RHB Research

Paramount Corp - Below Expectations

kiasutrader
Publish date: Fri, 23 Aug 2013, 09:37 AM

We  maintain  our  NEUTRAL  rating  on  Paramount,  with  MYR1.71  FV. 2Q13  results  came  in  below  expectations,  dragged  down  by  lower contribution  from  the  property  development  and  education  divisions. The company’s earnings outlook remains challenging as the bulk of its MYR366m  unbilled  sales  will  only  be  recognised  in  FY14.  Student numbers in the education division have also yet to pick up. 
 
- Below  expectations.  Paramount’s 2Q13 net profit of MYR10.7m  (-28.0%  y-o-y;  -27.5%  q-o-q)  came  in  below  our  expectations,  bringing cumulative 1H13 net profit to MYR25.4m (-9.9% y-o-y) that reached only 40%  of  our  full-year  forecast.  Despite  a  29%  sequential  growth  in turnover,  the  lower  net  profit  was  mainly  due  to  weaker  margins  in  the property  development,  construction  and  education  divisions.  While  the property  division  was  affected  by  low-margin  products,  the  education division’s incurred higher operating costs from the tertiary segment.

- Pipeline  projects.  1H13  new  property  sales  amounted  to  MYR285m, mainly  contributed  by  Utropolis,  a  university  township  in  Glenmarie. Since  its  launch  in  March  2013,  Phase  1  of  Utropolis  has  achieved  a take-up  rate  of  90%.  Phase  2,  which  comprises  418  SOHO  units,  will likely  be  launched  in  4Q13.  The  upcoming  new  KDU  campus  located within  the  Utropolis,  which  will  be  completed  in  2015  (Phase  1),  will anchor the property demand.
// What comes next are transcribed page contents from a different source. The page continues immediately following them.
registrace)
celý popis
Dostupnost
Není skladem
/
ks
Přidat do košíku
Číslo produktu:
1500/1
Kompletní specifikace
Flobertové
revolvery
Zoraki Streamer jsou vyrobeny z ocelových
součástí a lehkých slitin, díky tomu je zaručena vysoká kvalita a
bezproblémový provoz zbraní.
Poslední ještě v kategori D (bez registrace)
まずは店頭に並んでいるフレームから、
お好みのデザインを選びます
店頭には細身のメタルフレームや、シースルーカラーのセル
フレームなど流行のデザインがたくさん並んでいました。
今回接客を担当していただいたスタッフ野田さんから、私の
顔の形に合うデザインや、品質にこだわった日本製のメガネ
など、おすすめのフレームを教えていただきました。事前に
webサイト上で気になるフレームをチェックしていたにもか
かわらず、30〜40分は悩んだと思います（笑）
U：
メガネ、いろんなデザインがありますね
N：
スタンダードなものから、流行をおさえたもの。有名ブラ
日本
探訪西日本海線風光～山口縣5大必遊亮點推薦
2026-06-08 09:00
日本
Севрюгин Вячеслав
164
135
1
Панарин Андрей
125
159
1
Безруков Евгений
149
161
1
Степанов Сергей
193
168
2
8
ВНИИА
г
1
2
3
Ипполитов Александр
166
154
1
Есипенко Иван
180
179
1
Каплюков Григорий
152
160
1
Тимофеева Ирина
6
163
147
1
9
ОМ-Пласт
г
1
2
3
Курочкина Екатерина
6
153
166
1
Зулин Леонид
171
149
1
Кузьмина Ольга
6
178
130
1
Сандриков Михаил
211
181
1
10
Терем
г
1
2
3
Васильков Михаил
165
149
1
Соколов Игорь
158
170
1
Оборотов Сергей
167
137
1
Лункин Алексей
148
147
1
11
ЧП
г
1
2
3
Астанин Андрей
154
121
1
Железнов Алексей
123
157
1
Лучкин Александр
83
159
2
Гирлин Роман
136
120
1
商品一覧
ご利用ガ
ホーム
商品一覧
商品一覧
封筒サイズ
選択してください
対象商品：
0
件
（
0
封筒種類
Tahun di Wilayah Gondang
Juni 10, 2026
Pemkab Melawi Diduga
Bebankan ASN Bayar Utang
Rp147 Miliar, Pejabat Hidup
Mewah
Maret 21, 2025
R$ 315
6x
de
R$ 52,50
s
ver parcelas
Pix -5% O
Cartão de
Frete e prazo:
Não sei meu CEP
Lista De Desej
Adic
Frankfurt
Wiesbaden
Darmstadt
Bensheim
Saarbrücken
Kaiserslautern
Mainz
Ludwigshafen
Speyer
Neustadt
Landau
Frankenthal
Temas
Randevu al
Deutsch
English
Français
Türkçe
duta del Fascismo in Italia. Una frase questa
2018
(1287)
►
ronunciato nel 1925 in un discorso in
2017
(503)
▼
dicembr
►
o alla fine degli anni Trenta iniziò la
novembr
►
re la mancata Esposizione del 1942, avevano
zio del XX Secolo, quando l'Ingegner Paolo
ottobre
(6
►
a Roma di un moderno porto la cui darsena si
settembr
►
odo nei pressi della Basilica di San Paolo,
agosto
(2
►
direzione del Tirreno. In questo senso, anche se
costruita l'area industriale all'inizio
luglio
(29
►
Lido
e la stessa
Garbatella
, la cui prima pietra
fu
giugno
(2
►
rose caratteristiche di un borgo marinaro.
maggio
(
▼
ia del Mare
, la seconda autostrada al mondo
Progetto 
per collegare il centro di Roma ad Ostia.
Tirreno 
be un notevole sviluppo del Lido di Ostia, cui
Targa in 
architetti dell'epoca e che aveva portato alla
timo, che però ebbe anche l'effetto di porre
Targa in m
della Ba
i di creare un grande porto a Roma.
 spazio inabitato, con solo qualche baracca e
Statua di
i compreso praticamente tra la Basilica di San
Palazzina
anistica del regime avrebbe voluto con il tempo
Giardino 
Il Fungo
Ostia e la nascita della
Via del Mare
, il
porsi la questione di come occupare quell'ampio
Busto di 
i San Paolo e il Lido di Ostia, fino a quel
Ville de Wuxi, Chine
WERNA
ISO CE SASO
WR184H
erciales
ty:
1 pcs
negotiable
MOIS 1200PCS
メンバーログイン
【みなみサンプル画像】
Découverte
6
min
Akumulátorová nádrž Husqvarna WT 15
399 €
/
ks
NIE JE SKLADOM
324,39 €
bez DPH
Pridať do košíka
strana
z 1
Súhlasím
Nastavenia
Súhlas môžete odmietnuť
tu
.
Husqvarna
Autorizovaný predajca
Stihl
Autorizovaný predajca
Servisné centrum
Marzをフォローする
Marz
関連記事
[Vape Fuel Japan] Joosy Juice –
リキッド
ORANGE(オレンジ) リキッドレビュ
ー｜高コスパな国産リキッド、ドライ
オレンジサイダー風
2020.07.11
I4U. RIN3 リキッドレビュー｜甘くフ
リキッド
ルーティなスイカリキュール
In late July, Paramount has soft launched 12 units of semi-detached multi-purpose buildings in Phase 1A on its 30-acre freehold land at Shah Alam. Priced at about MYR5-6m each, Phase 1A has a GDV of MYR66.5m. Thus far, three units have been booked.

- Forecasts.  We  have  revised  our  FY13-14  earnings  downwards  by  11-12%  due  to  lower-than-expected  margins  in  1H13.  Earnings  outlook remains challenging as the tertiary segment of the education division has yet  to  turn  around  as  student  enrollment  number  remains  weak.  In addition,  the  bulk  of  its  MYR366m  unbilled  sales  from  the  property development division, is expected to kick in only from FY14 onwards.

- Maintain NEUTRAL. We make no changes to our NEUTRAL rating and MYR1.71  FV,  based  on  a  55%  discount  to  RNAV,  which  we  feel  is appropriate given that the property market is already past its peak in the current cycle.